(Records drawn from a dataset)
-- Opening Marker --

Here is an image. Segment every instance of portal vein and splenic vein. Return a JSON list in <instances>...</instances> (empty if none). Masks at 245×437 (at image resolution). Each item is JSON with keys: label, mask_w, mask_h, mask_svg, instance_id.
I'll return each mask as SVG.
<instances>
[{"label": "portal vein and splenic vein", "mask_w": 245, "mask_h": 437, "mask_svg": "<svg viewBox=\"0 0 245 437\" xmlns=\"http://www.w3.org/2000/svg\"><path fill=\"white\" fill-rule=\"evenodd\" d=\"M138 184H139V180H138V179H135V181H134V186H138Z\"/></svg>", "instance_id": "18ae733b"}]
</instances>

-- Closing Marker --

◆ What you are asked to do: Repeat every entry exactly, leaving nothing out.

◆ Exercise solution:
Here is an image. Segment every instance of portal vein and splenic vein. Return a JSON list in <instances>...</instances> (empty if none). Masks at 245×437 (at image resolution). Each item is JSON with keys: label, mask_w, mask_h, mask_svg, instance_id.
I'll return each mask as SVG.
<instances>
[{"label": "portal vein and splenic vein", "mask_w": 245, "mask_h": 437, "mask_svg": "<svg viewBox=\"0 0 245 437\" xmlns=\"http://www.w3.org/2000/svg\"><path fill=\"white\" fill-rule=\"evenodd\" d=\"M138 184H139V180H138V179H135V181H134V186H138Z\"/></svg>", "instance_id": "18ae733b"}]
</instances>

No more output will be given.